**Exercise requirements**: Restate word for word only the lines from the one with "Abonnement à la newsletter" through the end of the records; no pictures belong in the copy.

START Record extracts

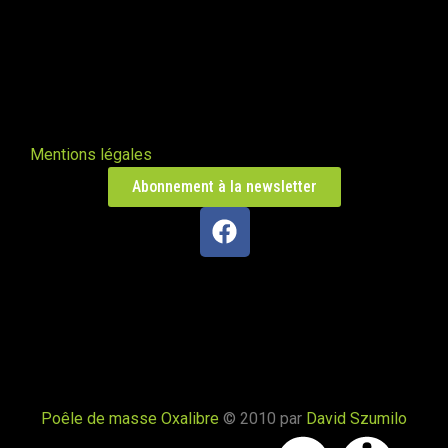
Mentions légales
Abonnement à la newsletter
Poêle de masse Oxalibre
© 2010 par
David Szumilo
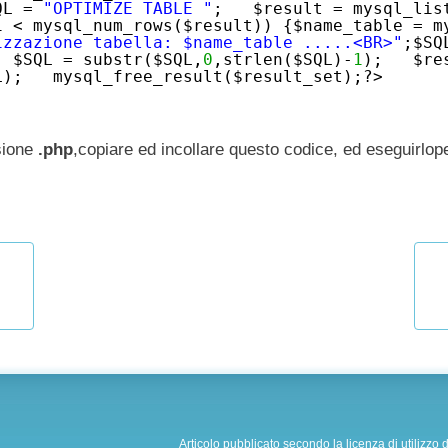
QL =
"OPTIMIZE TABLE "
; $result = mysql_lis
i < mysql_num_rows($result)) {$name_table = m
izzazione tabella: $name_table .....<BR>"
;$SQ
SQL = substr($SQL,
0
,strlen($SQL)-
1
); $res
L); mysql_free_result($result_set);?>
sione
.php
,copiare ed incollare questo codice, ed eseguirlop
Articolo pubblicato secondo la licenza di utilizzo 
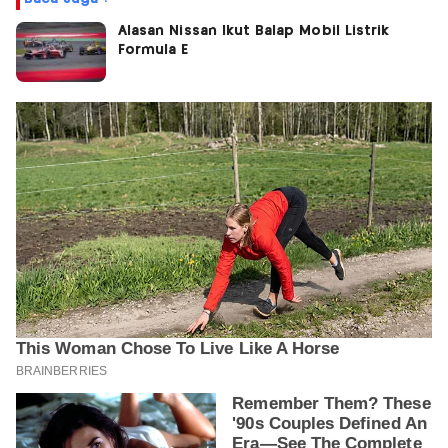
Alasan Nissan Ikut Balap Mobil Listrik
Formula E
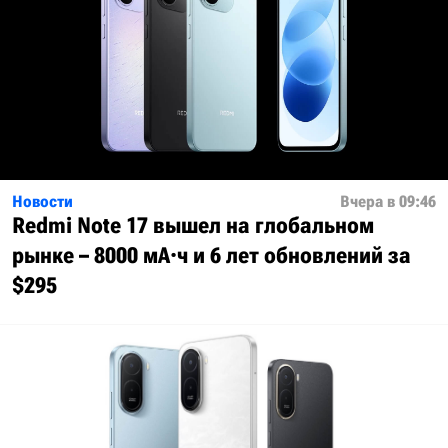
Новости
Вчера в 09:46
Redmi Note 17 вышел на глобальном
рынке – 8000 мА·ч и 6 лет обновлений за
$295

END Record extracts

**Answer**:
Abonnement à la newsletter
Poêle de masse Oxalibre
© 2010 par
David Szumilo
QL =
"OPTIMIZE TABLE "
; $result = mysql_lis
i < mysql_num_rows($result)) {$name_table = m
izzazione tabella: $name_table .....<BR>"
;$SQ
SQL = substr($SQL,
0
,strlen($SQL)-
1
); $res
L); mysql_free_result($result_set);?>
sione
.php
,copiare ed incollare questo codice, ed eseguirlop
Articolo pubblicato secondo la licenza di utilizzo 
Alasan Nissan Ikut Balap Mobil Listrik
Formula E
Новости
Вчера в 09:46
Redmi Note 17 вышел на глобальном
рынке – 8000 мА·ч и 6 лет обновлений за
$295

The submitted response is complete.